How does Cola Work? Let's assume you have a monthly benefit of $5,000. If you're unsure what the monthly benefit is, check out my other contribution in the Disability 101 series here.
Now let's say you become disabled and become eligible for disability benefits on your disability income policy. If it has some type of COLA, the monthly benefit will increase by x% annually. The intention is to keep up with inflation. This can be a powerful add-on to your policy at a relatively small cost, depending on your age and financial situation. But allow me to make an assertion that you'll pick up on as you see the illustrations below: COLA has more value the younger you are.
Let me show you 3 examples. All examples will assume the policy in question has a monthly benefit of $5,000, an age-65 benefit period and any COLA will assume a 3% rate of increase.

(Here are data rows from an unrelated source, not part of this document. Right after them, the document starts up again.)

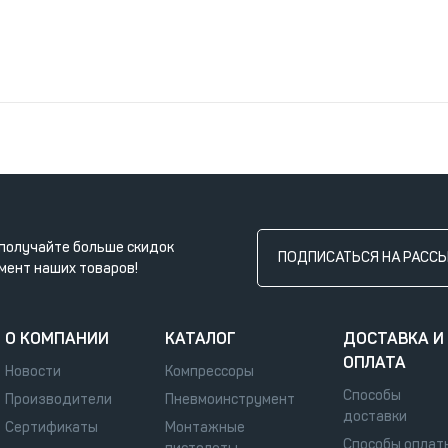
получайте больше скидок
ПОДПИСАТЬСЯ НА РАСС
мент наших товаров!
О КОМПАНИИ
КАТАЛОГ
ДОСТАВКА И
ОПЛАТА
Новости
Компрессоры
Способы
Производители
Пневмоинструмент
доставки
Сертификаты
Монтажные
Способы оплат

If a 35-year-old became permanently disabled, annual disability benefit would begin at $60,000 for the first year. Without COLA, it would remain $60,000 every year through age 65. The total benefit paid would be $1,860,000 ($5,000 x 12 x 31). With the COLA in place, the $60,000 of annual benefit would increase to $65,564 at age 38, then keep increasing 3% each year. It would be up to $88,112 at age 48, and 108,367 at age 55. The total benefit paid would be $3,000,161 ($60,000[1+.03]31). That's a $1,140,161 difference for the 35-year-old that is permanently disabled. FYI - COLA costs approximately $22/month for 30-year-old with a $5,000 monthly benefit.
If a 45-year-old became permanently disabled, annual disability benefit would begin at $60,000 for the first year. Without COLA, it would remain $60,000 every year through age 65. The total benefit paid would be $1,260,000 ($5,000 x 12 x 31). With the COLA in place, the $60,000 of annual benefit would increase to $65,564 at age 48, then keep increasing each year. It would be up to $88,112 at age 58, and 108,367 at age 65. The total benefit paid would be $1,720,589 ($60,000[1+.03]21). That's a $460,589 difference for the 45-year-old that is permanently disabled.
If a 55-year-old became permanently disabled, the annual disability benefit would begin at $60,000 for the first year. Without COLA, it would remain $60,000 every year through age 65. The total benefit paid would be $660,000 ($5,000 x 12 x 11). With the COLA in place, the $60,000 of annual benefit would increase to $69,556 at age 60, and increase to $80,635 at age 65. The total benefit paid would be $768,468 ($60,000[1+.03]11). That's a $108,468 difference for the 55-year-old that is permanently disabled. If you're only paying the $20/month for the COLA because you locked in premium rates as a 28-year-old, this may still be an advantageous feature to you. However, if you're applying for new coverage in your 50s, the cost of the COLA may outweigh the benefits.